Below are the entries. Print only the lines starting at the one with "PET Foam Closed-Cell" and ending at the one with "Begleitperson/en vor Ort", exactly, with no pictures.
DATA FOR THE TASK START
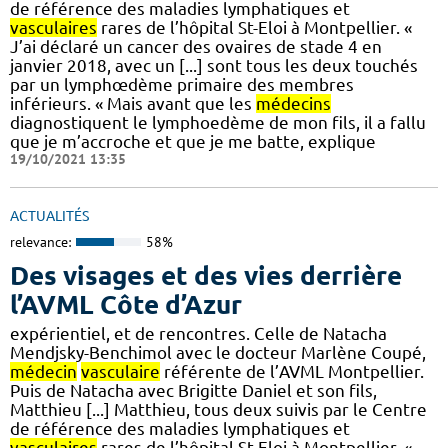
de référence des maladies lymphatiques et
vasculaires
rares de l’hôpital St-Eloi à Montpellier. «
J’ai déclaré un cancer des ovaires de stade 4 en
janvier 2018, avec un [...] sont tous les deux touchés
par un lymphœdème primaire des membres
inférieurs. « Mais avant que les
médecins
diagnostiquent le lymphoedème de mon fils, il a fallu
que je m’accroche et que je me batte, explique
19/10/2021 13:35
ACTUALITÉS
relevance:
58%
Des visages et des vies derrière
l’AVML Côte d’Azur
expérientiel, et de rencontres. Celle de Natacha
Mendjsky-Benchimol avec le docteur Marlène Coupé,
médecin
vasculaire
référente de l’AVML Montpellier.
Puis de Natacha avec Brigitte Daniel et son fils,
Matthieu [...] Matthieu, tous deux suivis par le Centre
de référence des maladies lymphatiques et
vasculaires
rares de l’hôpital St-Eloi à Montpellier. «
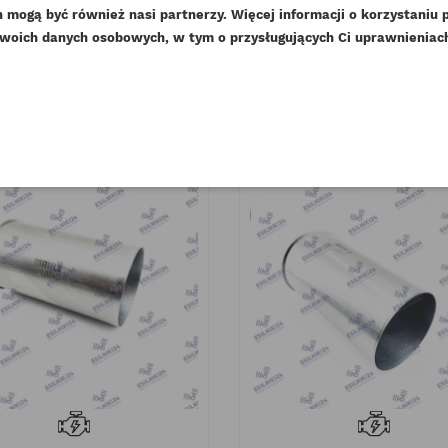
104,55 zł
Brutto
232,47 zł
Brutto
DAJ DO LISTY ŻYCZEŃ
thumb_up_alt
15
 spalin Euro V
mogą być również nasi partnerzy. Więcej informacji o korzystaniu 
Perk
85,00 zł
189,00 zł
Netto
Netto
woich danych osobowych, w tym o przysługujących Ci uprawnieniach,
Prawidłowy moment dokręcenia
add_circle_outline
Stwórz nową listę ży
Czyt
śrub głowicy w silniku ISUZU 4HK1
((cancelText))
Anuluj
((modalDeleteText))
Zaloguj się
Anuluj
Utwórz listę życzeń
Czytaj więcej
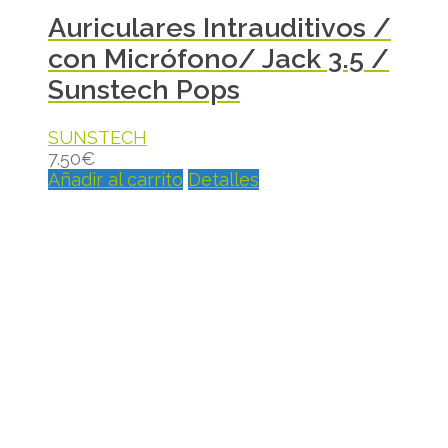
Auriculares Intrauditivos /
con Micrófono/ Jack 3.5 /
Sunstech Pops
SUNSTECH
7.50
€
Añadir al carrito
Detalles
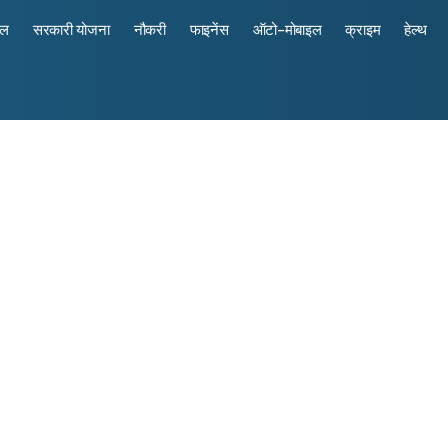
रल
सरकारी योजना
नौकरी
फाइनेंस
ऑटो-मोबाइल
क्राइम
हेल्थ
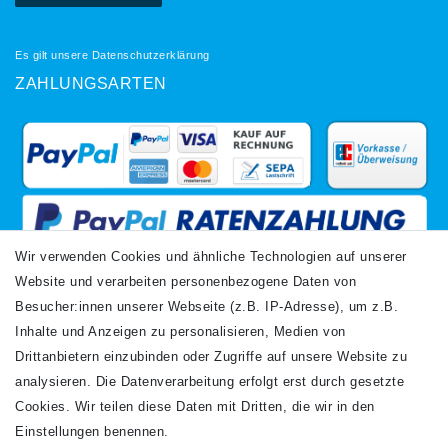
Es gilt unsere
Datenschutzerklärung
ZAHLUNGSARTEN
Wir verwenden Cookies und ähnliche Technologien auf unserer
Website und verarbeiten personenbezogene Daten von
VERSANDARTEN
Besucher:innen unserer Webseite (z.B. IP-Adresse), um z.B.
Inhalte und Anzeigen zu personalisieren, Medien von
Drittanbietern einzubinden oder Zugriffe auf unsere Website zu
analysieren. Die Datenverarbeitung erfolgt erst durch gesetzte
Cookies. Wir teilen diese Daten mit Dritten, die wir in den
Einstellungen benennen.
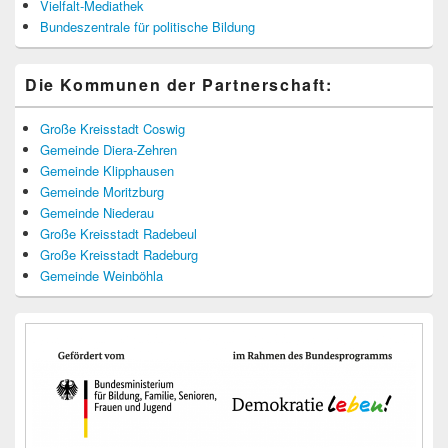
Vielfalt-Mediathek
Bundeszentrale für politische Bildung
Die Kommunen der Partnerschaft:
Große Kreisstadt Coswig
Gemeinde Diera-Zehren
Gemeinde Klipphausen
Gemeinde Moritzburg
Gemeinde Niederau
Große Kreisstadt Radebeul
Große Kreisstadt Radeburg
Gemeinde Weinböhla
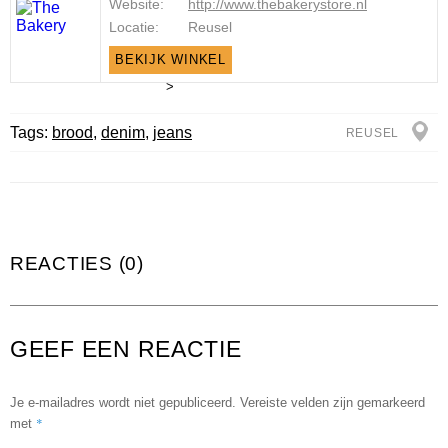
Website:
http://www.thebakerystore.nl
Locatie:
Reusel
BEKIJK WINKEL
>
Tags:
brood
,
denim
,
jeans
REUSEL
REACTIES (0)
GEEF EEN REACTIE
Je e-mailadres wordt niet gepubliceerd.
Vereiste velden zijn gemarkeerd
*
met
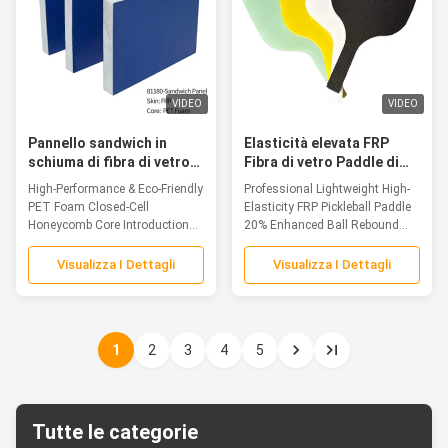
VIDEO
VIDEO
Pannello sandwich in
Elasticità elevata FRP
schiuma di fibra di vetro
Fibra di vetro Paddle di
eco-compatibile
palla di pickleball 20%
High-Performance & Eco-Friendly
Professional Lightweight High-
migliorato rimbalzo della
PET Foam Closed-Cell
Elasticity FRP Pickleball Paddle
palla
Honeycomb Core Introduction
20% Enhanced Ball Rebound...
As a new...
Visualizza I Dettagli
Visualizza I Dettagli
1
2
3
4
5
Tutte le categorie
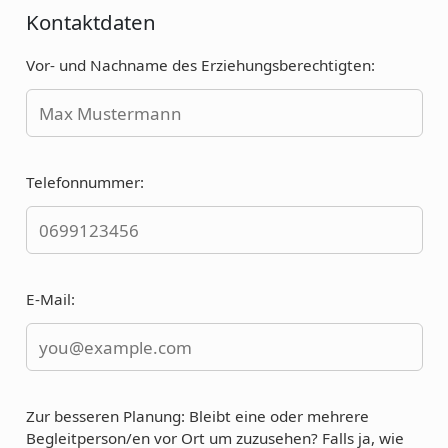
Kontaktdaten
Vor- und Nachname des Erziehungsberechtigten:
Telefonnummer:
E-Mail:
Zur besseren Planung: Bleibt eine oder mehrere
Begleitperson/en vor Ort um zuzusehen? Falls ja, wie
DATA FOR THE TASK END
DATA FOR THE TASK START
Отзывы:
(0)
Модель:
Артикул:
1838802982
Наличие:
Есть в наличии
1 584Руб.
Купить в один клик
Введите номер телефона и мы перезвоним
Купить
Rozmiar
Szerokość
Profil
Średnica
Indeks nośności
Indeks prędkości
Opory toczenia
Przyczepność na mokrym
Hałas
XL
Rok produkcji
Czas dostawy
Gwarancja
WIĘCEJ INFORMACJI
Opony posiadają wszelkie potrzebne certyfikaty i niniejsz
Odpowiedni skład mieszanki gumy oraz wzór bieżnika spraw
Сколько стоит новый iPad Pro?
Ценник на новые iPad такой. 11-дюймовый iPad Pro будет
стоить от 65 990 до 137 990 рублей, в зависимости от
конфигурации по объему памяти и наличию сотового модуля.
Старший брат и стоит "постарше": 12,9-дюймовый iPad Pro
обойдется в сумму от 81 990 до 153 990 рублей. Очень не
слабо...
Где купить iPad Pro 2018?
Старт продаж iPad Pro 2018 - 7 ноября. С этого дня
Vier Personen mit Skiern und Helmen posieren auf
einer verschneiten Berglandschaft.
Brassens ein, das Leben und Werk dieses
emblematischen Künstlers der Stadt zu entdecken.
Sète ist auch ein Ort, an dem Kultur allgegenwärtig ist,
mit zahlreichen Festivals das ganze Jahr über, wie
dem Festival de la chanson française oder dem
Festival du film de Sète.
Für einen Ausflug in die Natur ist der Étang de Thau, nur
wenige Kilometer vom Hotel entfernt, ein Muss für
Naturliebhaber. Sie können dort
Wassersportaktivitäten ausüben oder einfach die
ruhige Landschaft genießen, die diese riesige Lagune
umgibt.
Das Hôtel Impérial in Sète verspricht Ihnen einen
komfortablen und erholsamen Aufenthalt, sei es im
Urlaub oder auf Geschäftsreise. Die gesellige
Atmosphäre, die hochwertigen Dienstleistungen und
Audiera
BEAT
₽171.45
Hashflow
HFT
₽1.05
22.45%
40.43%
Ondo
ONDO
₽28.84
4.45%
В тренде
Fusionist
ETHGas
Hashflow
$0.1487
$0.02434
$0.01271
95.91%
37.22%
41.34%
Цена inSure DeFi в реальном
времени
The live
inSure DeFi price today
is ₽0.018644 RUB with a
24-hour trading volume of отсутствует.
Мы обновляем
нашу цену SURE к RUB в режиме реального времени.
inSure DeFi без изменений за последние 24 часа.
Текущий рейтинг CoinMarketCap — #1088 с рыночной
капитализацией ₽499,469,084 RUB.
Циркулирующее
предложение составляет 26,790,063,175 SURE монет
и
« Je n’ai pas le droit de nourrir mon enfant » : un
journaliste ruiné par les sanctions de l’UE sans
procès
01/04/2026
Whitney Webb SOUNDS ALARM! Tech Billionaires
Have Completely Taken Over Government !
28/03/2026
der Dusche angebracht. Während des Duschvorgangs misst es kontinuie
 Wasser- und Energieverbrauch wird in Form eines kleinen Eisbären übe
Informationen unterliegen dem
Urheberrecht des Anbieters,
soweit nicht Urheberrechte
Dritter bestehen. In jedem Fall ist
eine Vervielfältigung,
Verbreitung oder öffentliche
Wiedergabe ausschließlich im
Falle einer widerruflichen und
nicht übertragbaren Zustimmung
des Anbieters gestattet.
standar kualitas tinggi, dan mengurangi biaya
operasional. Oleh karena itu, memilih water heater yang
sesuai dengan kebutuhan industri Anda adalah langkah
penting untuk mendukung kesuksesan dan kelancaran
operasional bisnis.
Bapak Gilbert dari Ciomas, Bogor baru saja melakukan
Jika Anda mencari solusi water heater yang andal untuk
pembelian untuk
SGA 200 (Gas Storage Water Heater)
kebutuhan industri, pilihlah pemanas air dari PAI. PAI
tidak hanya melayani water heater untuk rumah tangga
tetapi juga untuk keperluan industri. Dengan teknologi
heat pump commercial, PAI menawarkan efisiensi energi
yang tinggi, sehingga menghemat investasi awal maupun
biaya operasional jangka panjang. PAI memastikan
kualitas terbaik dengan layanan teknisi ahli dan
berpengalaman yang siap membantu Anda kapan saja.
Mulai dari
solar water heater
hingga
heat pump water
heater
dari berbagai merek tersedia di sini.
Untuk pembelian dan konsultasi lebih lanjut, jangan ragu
DATA FOR THE TASK END
DATA FOR THE TASK START
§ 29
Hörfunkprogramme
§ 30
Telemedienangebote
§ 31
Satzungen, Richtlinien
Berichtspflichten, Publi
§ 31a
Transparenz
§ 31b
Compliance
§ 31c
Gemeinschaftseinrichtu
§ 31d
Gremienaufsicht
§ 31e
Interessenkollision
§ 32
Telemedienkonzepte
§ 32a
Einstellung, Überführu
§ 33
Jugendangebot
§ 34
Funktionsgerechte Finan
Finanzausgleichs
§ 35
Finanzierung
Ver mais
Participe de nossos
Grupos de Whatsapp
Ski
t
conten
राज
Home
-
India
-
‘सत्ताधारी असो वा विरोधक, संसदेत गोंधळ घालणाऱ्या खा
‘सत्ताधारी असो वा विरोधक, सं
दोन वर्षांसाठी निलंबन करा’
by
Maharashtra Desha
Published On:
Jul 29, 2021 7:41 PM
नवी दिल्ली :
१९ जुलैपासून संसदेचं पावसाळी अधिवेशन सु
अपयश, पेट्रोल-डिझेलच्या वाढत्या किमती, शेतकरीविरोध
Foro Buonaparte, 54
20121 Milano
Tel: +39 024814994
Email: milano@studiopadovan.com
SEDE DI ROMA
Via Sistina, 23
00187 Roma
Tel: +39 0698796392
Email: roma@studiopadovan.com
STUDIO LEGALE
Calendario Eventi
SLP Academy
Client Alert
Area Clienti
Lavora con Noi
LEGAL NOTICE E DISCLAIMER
DATA FOR THE TASK END
# FINAL ANSWER:
PET Foam Closed-Cell
Elasticity FRP Pickleball Paddle
palla
Honeycomb Core Introduction
20% Enhanced Ball Rebound...
As a new...
Visualizza I Dettagli
Visualizza I Dettagli
1
2
3
4
5
Tutte le categorie
Kontaktdaten
Vor- und Nachname des Erziehungsberechtigten:
Telefonnummer:
E-Mail:
Zur besseren Planung: Bleibt eine oder mehrere
Begleitperson/en vor Ort um zuzusehen? Falls ja, wie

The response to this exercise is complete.